The UK Government will continue to pay 80% of your furloughed employees’ usual wages for any hours not worked. This will be capped at £2,500 per month, and run until the end of June.
What happens after 1 July?
In July, CJRS grants will cover 70% of employees’ usual wages for the hours not worked. This will be to a cap of £2,187.50. In August and September, this will then reduce to 60% of employees’ usual wages up to a cap of £1,875.
You will need to pay the 10% difference in July, and 20% in August and September. This will allow you to pay any furloughed employees at least 80% of their usual wages for the hours they do not work during this time. It will be capped up at £2,500 per month.
For the hours not worked, you can top up your employees’ wages above the 80% level or cap each month if you wish. However, this will be at your own expense.
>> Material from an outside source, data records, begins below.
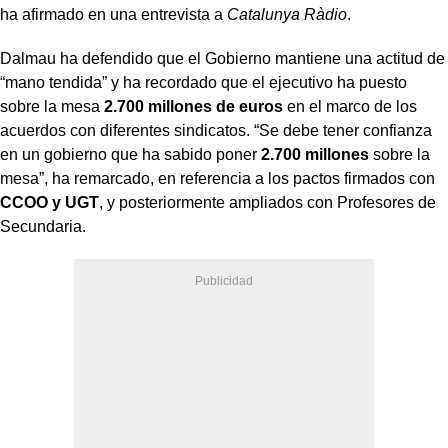
ha afirmado en una entrevista a
Catalunya Ràdio
.
Dalmau ha defendido que el Gobierno mantiene una actitud de
“mano tendida” y ha recordado que el ejecutivo ha puesto
sobre la mesa
2.700 millones de euros
en el marco de los
acuerdos con diferentes sindicatos. “Se debe tener confianza
en un gobierno que ha sabido poner
2.700 millones
sobre la
mesa”, ha remarcado, en referencia a los pactos firmados con
CCOO y UGT
, y posteriormente ampliados con Profesores de
Secundaria.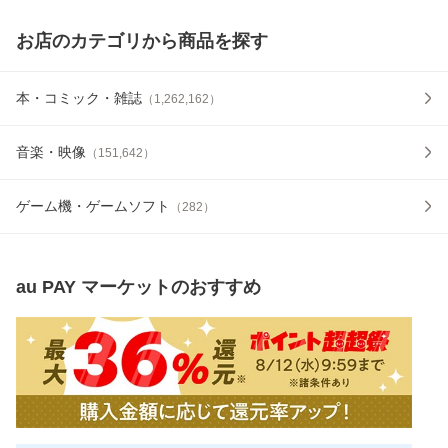
お店のカテゴリから商品を探す
本・コミック・雑誌
（
1,262,162
）
音楽・映像
（
151,642
）
ゲーム機・ゲームソフト
（
282
）
au PAY マーケット
のおすすめ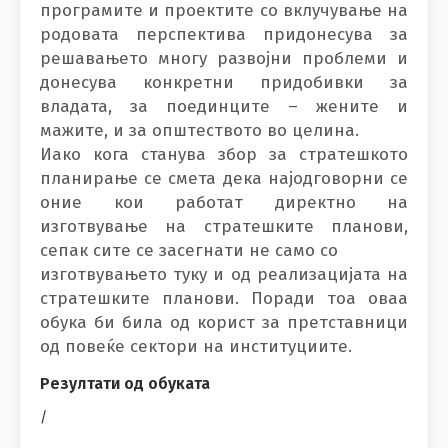
програмите и проектите со вклучување на
родовата перспектива придонесува за
решавањето многу развојни проблеми и
донесува конкретни придобивки за
владата, за поединците – жените и
мажите, и за општеството во целина.
Иако кога станува збор за стратешкото
планирање се смета дека најодговорни се
оние кои работат директно на
изготвување на стратешките планови,
сепак сите се засегнати не само со
изготвувањето туку и од реализацијата на
стратешките планови. Поради тоа оваа
обука би била од корист за претставници
од повеќе сектори на институциите.
Резултати од обуката
/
You can claim before, during or after you process your payroll. It is best to make a claim once you are sure of the exact number of hours your employees worked, so you do not have to amend your claim later.
Conditions of claiming CJRS grants
You must pay the associated employee tax and National Insurance contributions to HMRC. This is a condition of claiming the grant, and not doing so will mean you will need to repay the whole of the CJRS grant. You may not be able to claim future CJRS grants.
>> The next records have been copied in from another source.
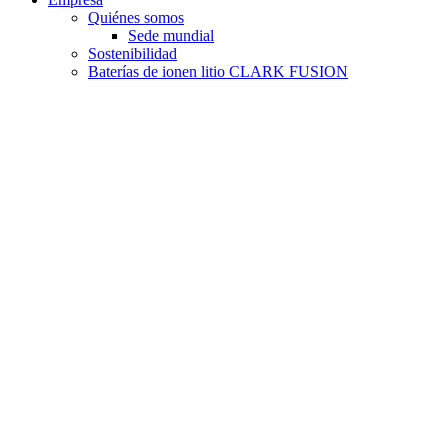
Quiénes somos
Sede mundial
Sostenibilidad
Baterías de ionen litio CLARK FUSION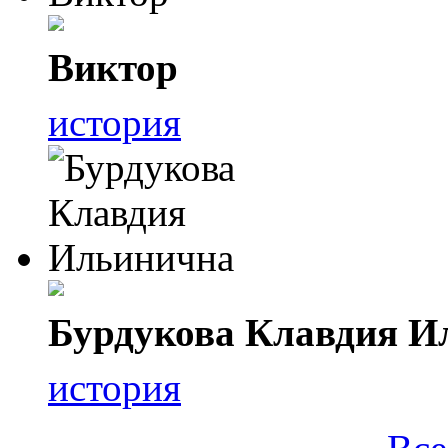
Виктор
история
Бурдукова Клавдия И
история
Flexibly furloughing employees
If your business continues to be affected by coronavirus, you do not need to place all your employees on full furlough. You can also use the CJRS flexibly if you bring your employees back to work for some of their usual hours. You can claim a portion of your employee’s usual wage costs for the hours spent on furlough only.
As a reminder, you must not claim under the CJRS for any hours that your employees work. HMRC are carrying out compliance checks to identify error and fraud in claims.